Setelah Pemilu 2019 usai, koalisi pendukung pemerintah menguasai 60,69% kursi di parlemen. Pada Agustus 2021, angka ini bertambah menjadi 67,53% setelah PAN menyatakan sikap secara terbuka merapat ke pemerintah.
Menurut Formappi, fungsi pengawasan DPR tidak berjalan karena oposisi yang lemah. Salah satu buktinya adalah pengesahan UU Cipta Kerja. Salah satu partai penentang peraturan itu (atau setidaknya sekadar ingin pasal-pasal diperbaiki) adalah Partai Demokrat. Apa yang mereka lakukan tidak berguna karena kalah suara.

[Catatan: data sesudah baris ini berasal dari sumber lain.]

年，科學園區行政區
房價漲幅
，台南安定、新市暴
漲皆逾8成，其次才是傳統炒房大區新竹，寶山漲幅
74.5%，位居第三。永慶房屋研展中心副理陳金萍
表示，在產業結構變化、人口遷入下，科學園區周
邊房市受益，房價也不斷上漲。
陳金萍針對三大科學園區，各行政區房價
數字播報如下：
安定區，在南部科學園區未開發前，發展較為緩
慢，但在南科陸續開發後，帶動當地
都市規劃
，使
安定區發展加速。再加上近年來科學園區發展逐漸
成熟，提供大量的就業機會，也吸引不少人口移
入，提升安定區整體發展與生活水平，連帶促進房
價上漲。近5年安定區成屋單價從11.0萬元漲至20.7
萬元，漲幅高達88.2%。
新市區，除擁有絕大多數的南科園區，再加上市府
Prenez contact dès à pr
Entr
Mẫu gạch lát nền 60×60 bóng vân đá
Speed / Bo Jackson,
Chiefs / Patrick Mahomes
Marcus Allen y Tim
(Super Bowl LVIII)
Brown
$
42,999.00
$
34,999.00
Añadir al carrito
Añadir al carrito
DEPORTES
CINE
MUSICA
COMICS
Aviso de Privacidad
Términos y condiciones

Produk hukum itu juga mendapat kritik dari masyarakat dan DPR tentu saja tahu itu. Tapi mereka tetap mengesahkan aturan tersebut.
Penilaian Formappi ini sama seperti PSHK setahun sebelumnya. Dalam laporan 2020, PSHK menganggap DPR kehilangan peran check and balances. “Apabila di masa lampau penunggangan pemerintahan lazim dilakukan melalui kudeta, beberapa waktu belakangan, proses penunggangan dilakukan menggunakan institusi-institusi demokrasi dari aktor-aktor demokrasi itu sendiri,” catat PSHK.

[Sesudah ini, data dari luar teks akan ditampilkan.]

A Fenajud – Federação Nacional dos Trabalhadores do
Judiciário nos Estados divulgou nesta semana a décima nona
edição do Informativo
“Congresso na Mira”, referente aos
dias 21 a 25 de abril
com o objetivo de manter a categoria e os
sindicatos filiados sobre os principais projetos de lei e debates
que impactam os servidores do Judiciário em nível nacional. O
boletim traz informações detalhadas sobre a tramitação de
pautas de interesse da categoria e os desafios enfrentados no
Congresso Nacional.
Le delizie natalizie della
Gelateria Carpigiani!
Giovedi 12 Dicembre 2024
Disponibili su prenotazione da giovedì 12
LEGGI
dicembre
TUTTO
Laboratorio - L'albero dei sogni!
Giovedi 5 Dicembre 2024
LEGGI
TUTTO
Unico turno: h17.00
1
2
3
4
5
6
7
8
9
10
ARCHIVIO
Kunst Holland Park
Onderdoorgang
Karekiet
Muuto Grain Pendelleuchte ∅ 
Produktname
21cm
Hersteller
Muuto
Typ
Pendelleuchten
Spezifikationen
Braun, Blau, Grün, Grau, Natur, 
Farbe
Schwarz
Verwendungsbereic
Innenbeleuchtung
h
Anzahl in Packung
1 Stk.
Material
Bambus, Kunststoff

Pengawasan DPR juga cenderung sia-sia dalam konteks penanganan pandemi. Rebecca Gordon dan Nic Cheeseman dalam artikel berjudulLegislative Leadership in the Time of Covid-19 (2020) menyebut sebabnya adalah pemerintah mengeluarkan perppu yang memungkinkan mereka mengambil kebijakan tanpa harus berkonsultasi dengan DPR. Hanya PKS yang menentang peraturan tersebut.
Memang, alokasi dana masih bisa diawasi. Tapi, kata Gordon dan Cheeseman, “dilaporkan bahwa hanya terjadi sedikit debat atau diskusi soal perubahan anggaran.”

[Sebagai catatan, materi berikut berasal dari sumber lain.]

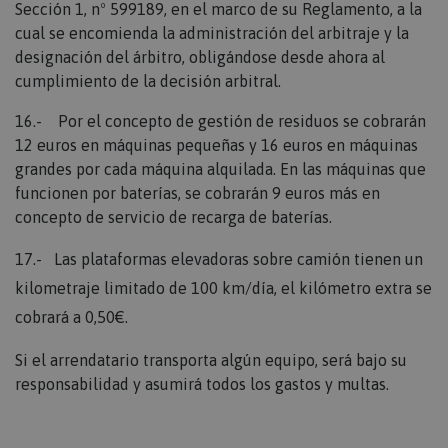
Sección 1, nº 599189, en el marco de su Reglamento, a la
1 año 1 mes
cual se encomienda la administración del arbitraje y la
Agrega un número y una hora únicos y aleatorios a
designación del árbitro, obligándose desde ahora al
las páginas con contenido del cliente para evitar
que se almacenen en caché en el servidor.
cumplimiento de la decisión arbitral.
CookieScriptConsent
16.- Por el concepto de gestión de residuos se cobrarán
CookieScript
www.maquinasonline.com
12 euros en máquinas pequeñas y 16 euros en máquinas
grandes por cada máquina alquilada. En las máquinas que
1 mes
funcionen por baterías, se cobrarán 9 euros más en
El servicio Cookie-Script.com utiliza esta cookie
para recordar las preferencias de consentimiento de
concepto de servicio de recarga de baterías.
cookies de los visitantes. Es necesario que el banner
de cookies de Cookie-Script.com funcione
correctamente.
17.- L
as plataformas elevadoras sobre camión tienen un
PHPSESSID
kilometraje limitado de 100 km/día, el kilómetro extra se
PHP.net
cobrará a 0,50€.
.www.maquinasonline.com
1 hora
Si el arrendatario transporta algún equipo, será bajo su
responsabilidad y asumirá todos los gastos y multas.
Cookie generada por aplicaciones basadas en el
lenguaje PHP. Este es un identificador de propósito
general que se utiliza para mantener las variables
de sesión del usuario. Normalmente es un número
generado al azar, la forma en que se usa puede ser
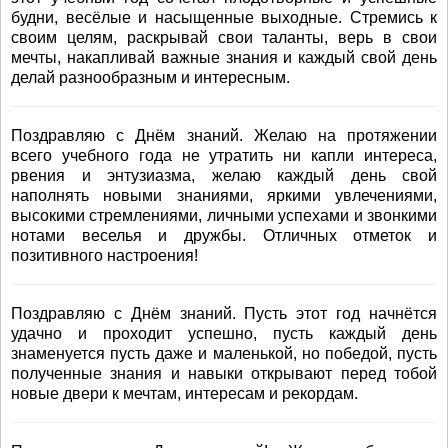
будни, весёлые и насыщенные выходные. Стремись к
своим целям, раскрывай свои таланты, верь в свои
мечты, накапливай важные знания и каждый свой день
делай разнообразным и интересным.
Поздравляю с Днём знаний. Желаю на протяжении
всего учебного года не утратить ни капли интереса,
рвения и энтузиазма, желаю каждый день свой
наполнять новыми знаниями, яркими увлечениями,
высокими стремлениями, личными успехами и звонкими
нотами веселья и дружбы. Отличных отметок и
позитивного настроения!
Поздравляю с Днём знаний. Пусть этот год начнётся
удачно и проходит успешно, пусть каждый день
знаменуется пусть даже и маленькой, но победой, пусть
полученные знания и навыки открывают перед тобой
новые двери к мечтам, интересам и рекордам.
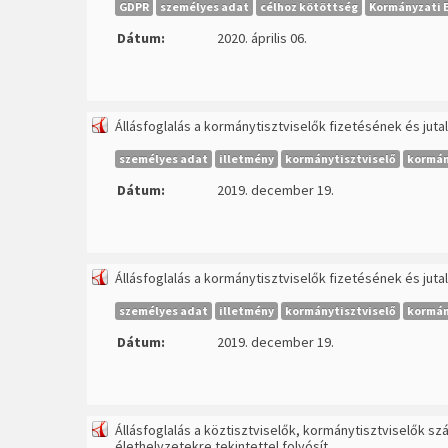
GDPR
személyes adat
célhoz kötöttség
Kormányzati E
Dátum:
2020. április 06.
Állásfoglalás a kormánytisztviselők fizetésének és jut
személyes adat
illetmény
kormánytisztviselő
kormán
Dátum:
2019. december 19.
Állásfoglalás a kormánytisztviselők fizetésének és jut
személyes adat
illetmény
kormánytisztviselő
kormán
Dátum:
2019. december 19.
Állásfoglalás a köztisztviselők, kormánytisztviselők 
élethelyzetekre tekintettel folyósít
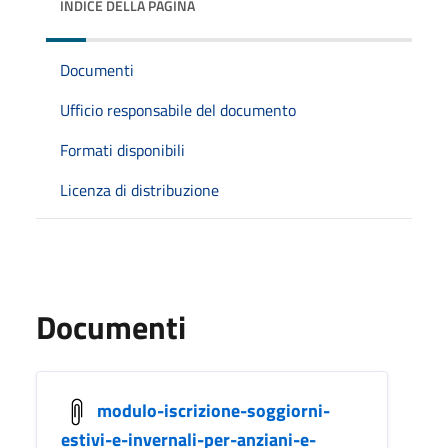
INDICE DELLA PAGINA
Documenti
Ufficio responsabile del documento
Formati disponibili
Licenza di distribuzione
Documenti
modulo-iscrizione-soggiorni-
estivi-e-invernali-per-anziani-e-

“Legislator punya peran mencegah pemerintah mengadopsi kebijakan kontraproduktif dan mendorong pemerintah melakukan respons yang cepat. Tapi ini hanya bisa terjadi jika negara punya legislator yang mau bekerja dan memang punya fungsi pengawasan yang kuat, yang tidak terjadi di sebagian kecil negara,” catat Cheeseman dan Gordon.
Jika tren seperti ini terus berlanjut, apa yang mungkin bisa diharapkan dari DPR pada tahun-tahun ke depan?